イタリアン「IL BIANCO」や暖簾分けして移転した、
蕎麦「流石本店」の入った雑居ビルの角を何気なく曲がると、小さく揺らめく暖簾が眼に留まりました。
何やら真新しく見える佇まいのその壁に木彫り看板。
「森川」と示した店名に、揚鶏と水炊きと肩に添え、
博多と落款が押してあります。暖簾を払うと、こじんまりした木目基調の設えが迎えてくれる。 L字のカウンターに壁に寄り添うようなテーブルが幾つか。
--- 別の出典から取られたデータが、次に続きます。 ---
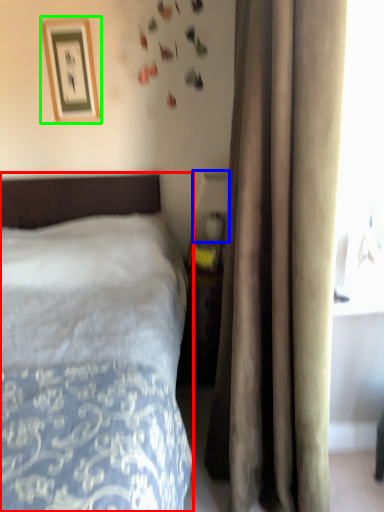 Question: Based on their relative distances, which object is farther from bed (highlighted by a red box)? Choose from table lamp (highlighted by a blue box) and picture frame (highlighted by a green box).

Choices:
 (A) table lamp
 (B) picture frame

Answer: (B) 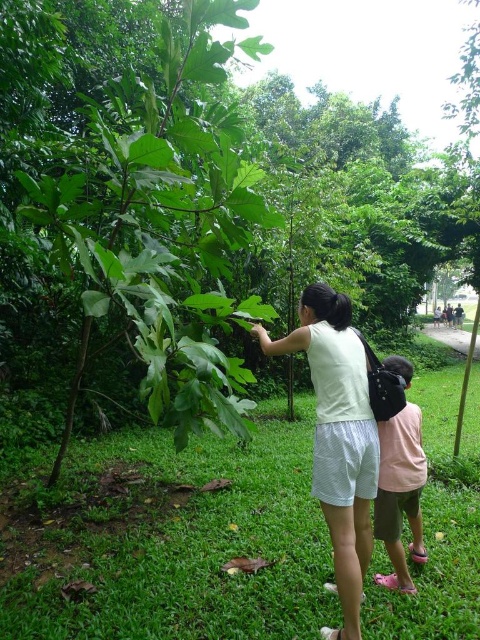 Does green grass at lower center have a greater width compared to white cotton shirt at center?

Yes, green grass at lower center is wider than white cotton shirt at center.

Looking at this image, is green grass at lower center bigger than white cotton shirt at center?

Actually, green grass at lower center might be smaller than white cotton shirt at center.

You are a GUI agent. You are given a task and a screenshot of the screen. Output one action in this format:
    pyautogui.click(x=<x>, y=<y>)
    Task: Click on the green grass at lower center
    
    Given the screenshot: What is the action you would take?
    pyautogui.click(x=177, y=544)

What are the coordinates of `green grass at lower center` in the screenshot? It's located at (177, 544).

Does green leafy tree at center come in front of white cotton shirt at center?

No, it is not.

Which is behind, point (260, 202) or point (264, 348)?

Positioned behind is point (260, 202).

The height and width of the screenshot is (640, 480). In order to click on green leafy tree at center in this screenshot , I will do `click(159, 224)`.

Which is in front, point (364, 458) or point (381, 468)?

Point (364, 458) is in front.

Does white cotton shirt at center have a greater width compared to pink fabric shirt at center?

Yes, white cotton shirt at center is wider than pink fabric shirt at center.

Between point (350, 460) and point (420, 420), which one is positioned in front?

Positioned in front is point (350, 460).

What are the coordinates of `white cotton shirt at center` in the screenshot? It's located at (337, 436). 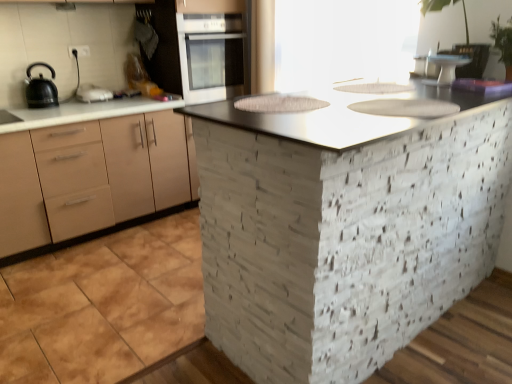 Identify the location of free location to the right of matte black kettle at left. (133, 97). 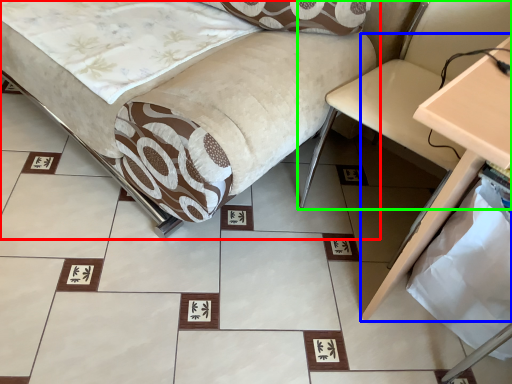 Question: Considering the real-world distances, which object is closest to furniture (highlighted by a red box)? table (highlighted by a blue box) or swivel chair (highlighted by a green box).

Choices:
 (A) table
 (B) swivel chair

Answer: (B) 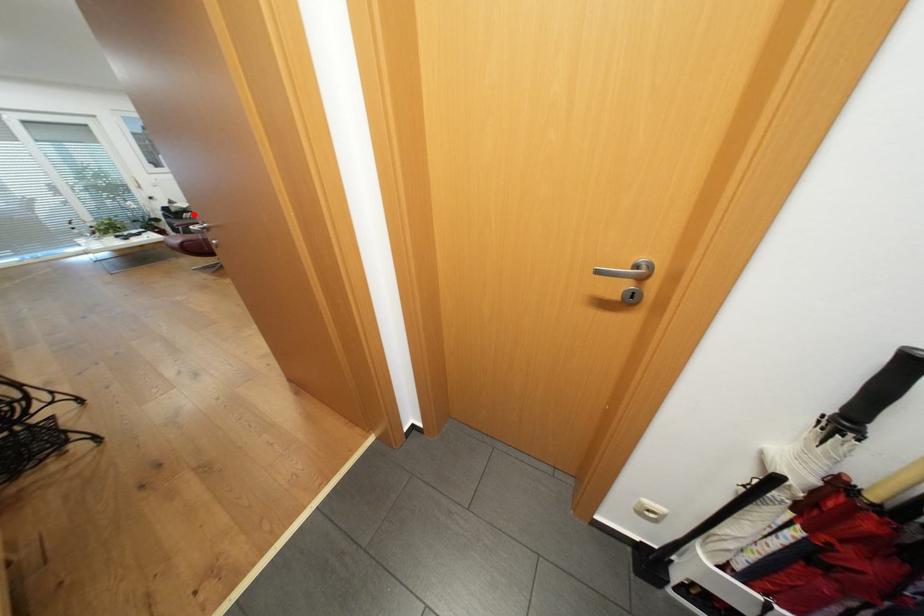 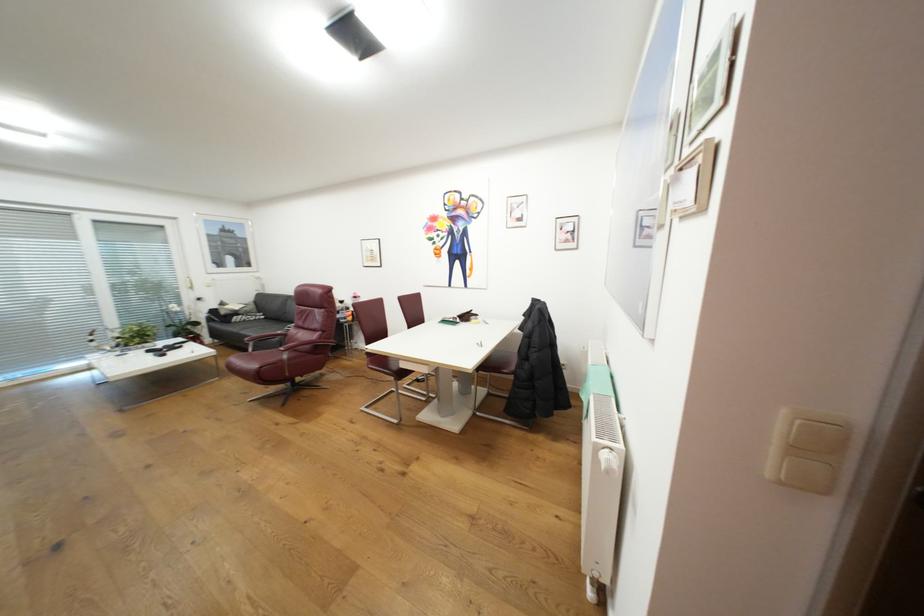 Where in the second image is the point corresponding to the highlighted location from the first image?

(244, 318)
「お昼ごはん」は、三本立てで、 「野菜 日替わり定食」に「究極の親子丼」「揚げ鶏定食」。 唐揚げ気分で注文すると、カウンター越しに揚げ音が聞こえてきます。 「揚げ鶏定食」は、唐揚げとチキン南蛮の組み合わせだ。
唐揚げは、粉の浮かないしっかり目の狐色。
タルタルがたっぷりかかった鶏カツは、飴色の照りが誘います。
日を改めて、今度はカウンターの中央へ。 「究極の親子丼」をいただきにあがりました。
成る程、卵の黄身の濃い色を連想させる表情にゴロっと鶏のぶつ切り。
世に最上級の修飾を謳う親子丼は少なくない。 例えば、人形町「玉ひで」の「極(きわみ)親子丼」。 身近な処では、茅場町「鳥ふじ」の「特上親子丼」。 未訪問ながら、「青山 鶏味座 本店」には、「究極の親子丼」があるらしい。
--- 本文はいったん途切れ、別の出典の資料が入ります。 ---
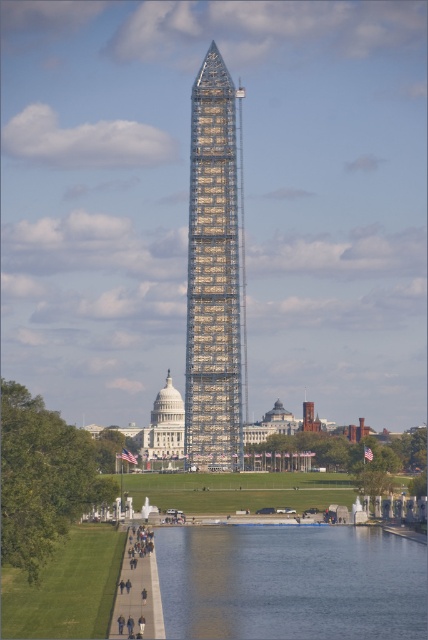 Is point (193, 538) positioned after point (196, 269)?

Yes.

Who is positioned more to the right, smooth reflective water at lower center or shiny glass tower at center?

smooth reflective water at lower center is more to the right.

Who is more distant from viewer, (341, 618) or (211, 48)?

Positioned behind is point (211, 48).

This screenshot has width=428, height=640. Identify the location of smooth reflective water at lower center. (291, 582).

The image size is (428, 640). What are the coordinates of `shiny glass tower at center` in the screenshot? It's located at (214, 275).

Who is more forward, (219,248) or (130,563)?

Point (219,248)

Find the location of a particular element. The height and width of the screenshot is (640, 428). shiny glass tower at center is located at coordinates (214, 275).

Between point (190, 632) and point (116, 618), which one is positioned behind?

The point (116, 618) is behind.

From the picture: Is smooth reflective water at lower center wider than dark gray concrete people at lower center?

Yes, smooth reflective water at lower center is wider than dark gray concrete people at lower center.

Identify the location of smooth reflective water at lower center. (291, 582).

Identify the location of smooth reflective water at lower center. (291, 582). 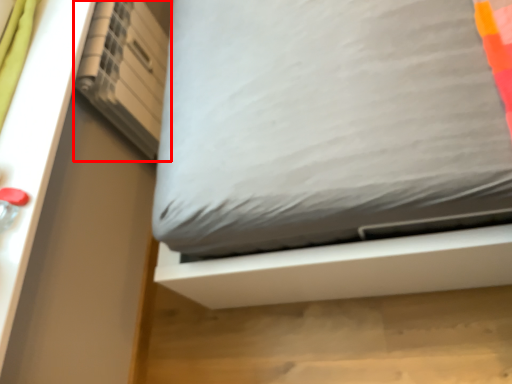 Question: Considering the relative positions of shelf (annotated by the red box) and bed in the image provided, where is shelf (annotated by the red box) located with respect to the staircase?

Choices:
 (A) right
 (B) left

Answer: (B) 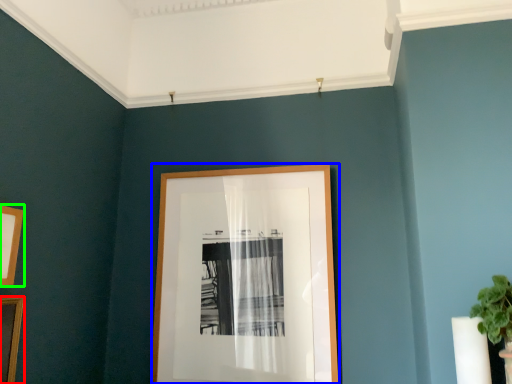 Question: Estimate the real-world distances between objects in this image. Which object is farther from picture frame (highlighted by a red box), picture frame (highlighted by a blue box) or picture frame (highlighted by a green box)?

Choices:
 (A) picture frame
 (B) picture frame

Answer: (A) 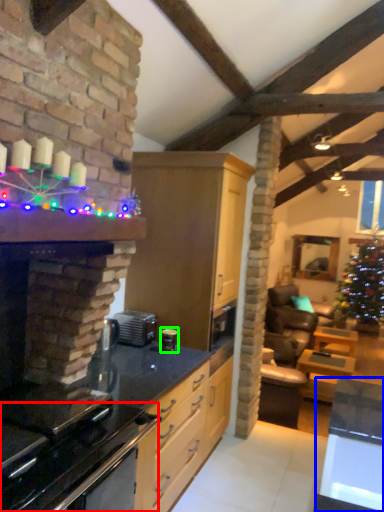 Question: Which is nearer to the oven (highlighted by a red box)? table (highlighted by a blue box) or appliance (highlighted by a green box).

Choices:
 (A) table
 (B) appliance

Answer: (A)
当然のように卵に拘り、鶏肉に拘り、ご飯に拘り、割下に拘り、三つ葉にまでも拘り。 調理に係る所作手順、道具器具一式にも最上を揃えて臨んでいるであろうところ。 そこに料理人の感性や思想が加味してこそと信じたい。
ただ、”特上”はまだしも、”究極”となると、 あの「究極vs至高」漫画が脳裡にチラついたりして、鼻白む感じになってしまう。 品書きにハードルの上げ過ぎを思うおひる時でありました。
東銀座の横丁にこの八月に開店した揚鶏と水炊き「森川」。